Description of the task: Starting with the line that contains "commencerons à donner des ateliers" and stopping after the line that contains "avec le Pnc Circa D’Auch.", return each line below exactly as written, with no others.

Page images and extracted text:
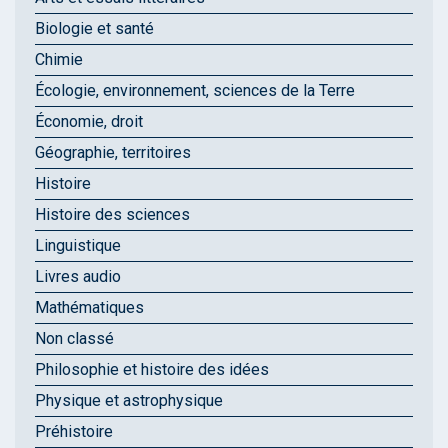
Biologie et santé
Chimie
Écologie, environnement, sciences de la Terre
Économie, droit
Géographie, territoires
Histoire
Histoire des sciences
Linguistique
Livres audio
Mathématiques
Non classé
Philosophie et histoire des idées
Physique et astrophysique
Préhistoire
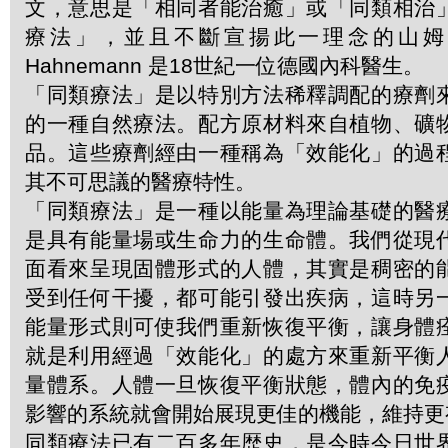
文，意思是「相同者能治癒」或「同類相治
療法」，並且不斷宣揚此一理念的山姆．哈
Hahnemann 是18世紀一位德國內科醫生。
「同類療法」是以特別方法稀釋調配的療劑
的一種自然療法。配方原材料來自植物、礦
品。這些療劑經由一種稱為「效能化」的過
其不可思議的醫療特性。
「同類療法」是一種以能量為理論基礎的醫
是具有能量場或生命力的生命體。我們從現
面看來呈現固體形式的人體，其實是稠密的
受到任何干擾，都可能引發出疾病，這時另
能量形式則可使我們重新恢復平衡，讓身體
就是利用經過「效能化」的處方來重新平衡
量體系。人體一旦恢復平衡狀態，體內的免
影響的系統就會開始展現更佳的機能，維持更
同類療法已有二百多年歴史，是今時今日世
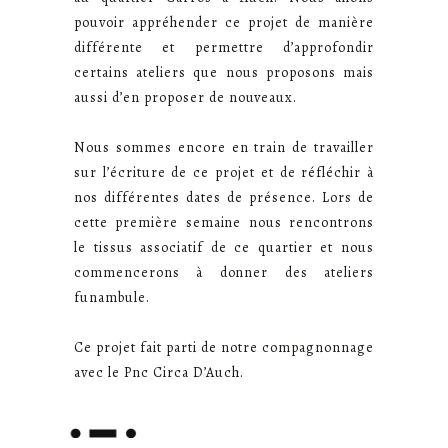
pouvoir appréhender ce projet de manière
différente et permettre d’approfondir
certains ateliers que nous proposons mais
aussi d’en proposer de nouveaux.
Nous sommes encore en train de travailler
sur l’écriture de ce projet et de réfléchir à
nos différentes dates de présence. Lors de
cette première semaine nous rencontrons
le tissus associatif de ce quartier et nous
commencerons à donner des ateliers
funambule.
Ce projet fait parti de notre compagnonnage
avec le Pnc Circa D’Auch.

---

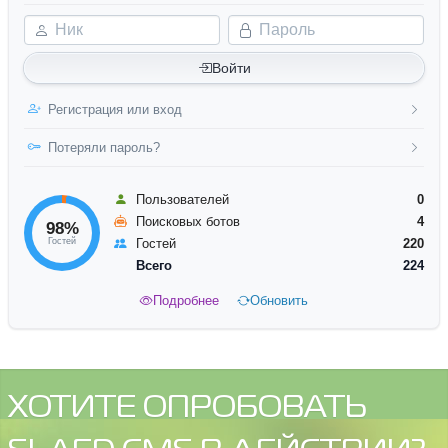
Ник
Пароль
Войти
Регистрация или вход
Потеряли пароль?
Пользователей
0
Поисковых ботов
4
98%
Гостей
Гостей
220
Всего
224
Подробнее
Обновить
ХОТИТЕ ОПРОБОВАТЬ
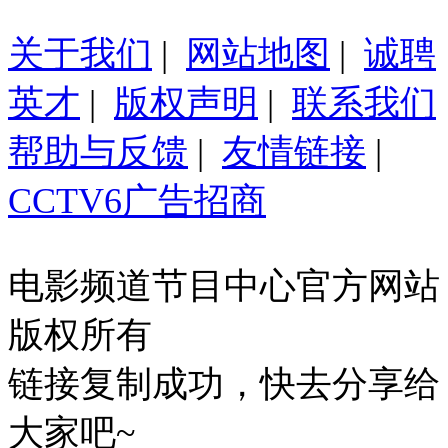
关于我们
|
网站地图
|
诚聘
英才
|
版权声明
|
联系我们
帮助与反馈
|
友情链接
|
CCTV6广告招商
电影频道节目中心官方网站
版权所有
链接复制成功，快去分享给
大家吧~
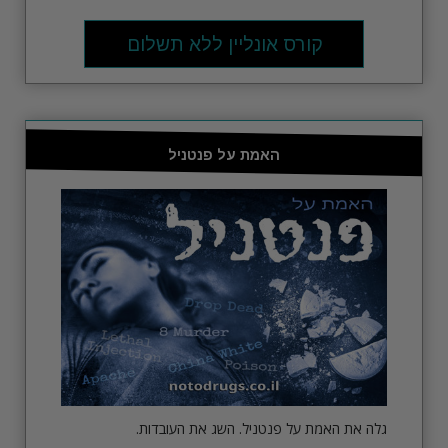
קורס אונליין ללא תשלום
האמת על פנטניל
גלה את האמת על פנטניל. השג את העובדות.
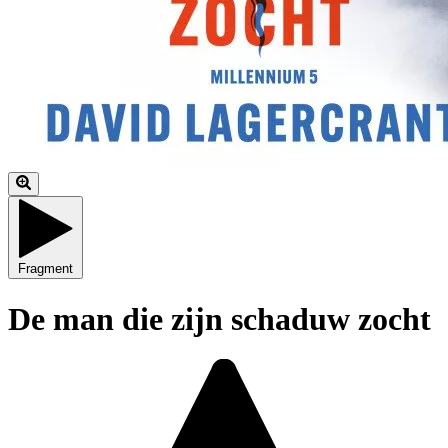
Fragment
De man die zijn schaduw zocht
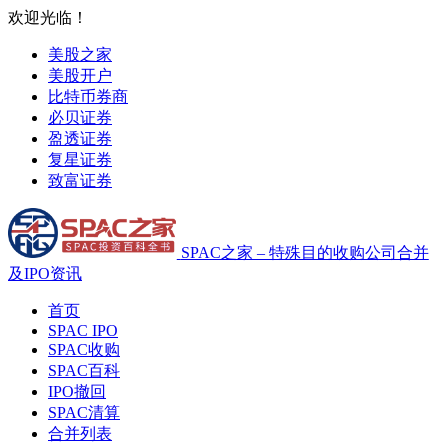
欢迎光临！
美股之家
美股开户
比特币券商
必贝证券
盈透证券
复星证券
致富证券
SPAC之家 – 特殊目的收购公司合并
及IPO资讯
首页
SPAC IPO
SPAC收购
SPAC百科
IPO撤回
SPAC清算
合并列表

Answer area:
commencerons à donner des ateliers
funambule.
Ce projet fait parti de notre compagnonnage
avec le Pnc Circa D’Auch.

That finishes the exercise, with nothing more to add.